Daesh killing civilians in Mosul to deter support for army

Iraqi officials say Daesh are using the city's more than 1 million remaining residents as human shields, firing from rooftops of inhabited houses and using a network of tunnels to launch ambushes in the midst of residential areas.

Photo by: Reuters
Photo by: Reuters

A member of the Iraqi federal police force launches a mortar during an operation against Daesh in Qayyara, south of Mosul.

Daesh has killed 21 civilians in Mosul it accused of collaborating with an internationally-backed security force as it fights to hold on to its last bastion of power in Iraq's second largest city.

Iraqi officials say Daesh is using the city's more than 1 million remaining residents as human shields, firing from rooftops of inhabited houses and using a network of tunnels to launch ambushes in the midst of residential areas.

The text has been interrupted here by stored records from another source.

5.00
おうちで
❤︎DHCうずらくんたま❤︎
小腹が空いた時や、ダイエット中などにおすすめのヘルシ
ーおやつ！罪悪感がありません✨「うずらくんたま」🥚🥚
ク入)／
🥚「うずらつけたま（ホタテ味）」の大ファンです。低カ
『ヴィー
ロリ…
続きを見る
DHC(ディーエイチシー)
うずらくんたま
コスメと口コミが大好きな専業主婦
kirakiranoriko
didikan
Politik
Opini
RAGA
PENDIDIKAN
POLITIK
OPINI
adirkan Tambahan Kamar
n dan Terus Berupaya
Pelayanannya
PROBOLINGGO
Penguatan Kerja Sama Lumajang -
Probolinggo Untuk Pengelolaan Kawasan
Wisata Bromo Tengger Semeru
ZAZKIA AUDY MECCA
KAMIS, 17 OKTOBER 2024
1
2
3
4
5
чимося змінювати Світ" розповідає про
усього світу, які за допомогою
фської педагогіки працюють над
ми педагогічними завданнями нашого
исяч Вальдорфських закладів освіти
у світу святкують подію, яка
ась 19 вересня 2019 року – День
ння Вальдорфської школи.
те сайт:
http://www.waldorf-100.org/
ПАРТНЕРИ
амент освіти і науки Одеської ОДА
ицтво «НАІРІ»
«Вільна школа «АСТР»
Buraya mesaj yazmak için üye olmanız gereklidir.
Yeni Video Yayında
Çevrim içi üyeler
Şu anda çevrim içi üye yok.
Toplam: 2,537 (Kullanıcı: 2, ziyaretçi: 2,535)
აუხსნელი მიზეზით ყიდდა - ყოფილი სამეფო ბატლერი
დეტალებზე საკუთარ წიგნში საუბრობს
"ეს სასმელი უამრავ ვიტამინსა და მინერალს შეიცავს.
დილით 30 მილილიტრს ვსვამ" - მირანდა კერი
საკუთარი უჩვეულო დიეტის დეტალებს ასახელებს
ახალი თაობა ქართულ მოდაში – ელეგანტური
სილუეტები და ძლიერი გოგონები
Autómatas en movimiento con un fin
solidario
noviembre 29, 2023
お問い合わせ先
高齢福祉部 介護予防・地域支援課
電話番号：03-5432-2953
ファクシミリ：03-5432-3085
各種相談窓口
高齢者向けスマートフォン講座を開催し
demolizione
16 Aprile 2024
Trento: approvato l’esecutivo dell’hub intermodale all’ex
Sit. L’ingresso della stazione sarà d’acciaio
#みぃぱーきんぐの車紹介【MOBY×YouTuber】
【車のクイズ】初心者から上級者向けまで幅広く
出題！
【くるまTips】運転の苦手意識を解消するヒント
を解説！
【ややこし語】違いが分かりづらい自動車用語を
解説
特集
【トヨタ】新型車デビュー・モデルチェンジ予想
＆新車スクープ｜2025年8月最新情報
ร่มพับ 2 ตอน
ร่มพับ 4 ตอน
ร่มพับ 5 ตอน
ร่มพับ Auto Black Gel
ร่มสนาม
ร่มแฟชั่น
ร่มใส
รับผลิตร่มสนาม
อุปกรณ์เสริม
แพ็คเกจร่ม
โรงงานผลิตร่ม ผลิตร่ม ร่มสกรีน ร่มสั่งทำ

A major operation by the Iraqi Armed Forces, Kurdish peshmerga fighters and Popular Mobilisation Forces backed by an international coalition was launched on October 17, after the Iraqi government resolved to regain control and restore its writ in Mosul.

The campaign, consisting of a 100,000-strong army, is the biggest military operation in Iraq in more than a decade of turmoil unleashed by the 2003 US-led invasion that toppled Saddam Hussein.

Iraqi military estimates put the number of Daesh gunmen in the city at 5,000 to 6,000.

A bomb hits a Daesh position in the town of Naweran near Mosul, Iraq. (Reuters)

Iraqi Armed Forces are trying to consolidate gains made in the east of the city and are yet to enter the northern or southern neighbourhoods of Mosul.

Kurdish peshmerga fighters are supporting them on the eastern and northern fronts, while the Iranian-backed Popular Mobilisation Forces are battling west of the city.

Kurdish peshmerga forces in the east of Mosul are advancing towards Daesh positions. (Reuters)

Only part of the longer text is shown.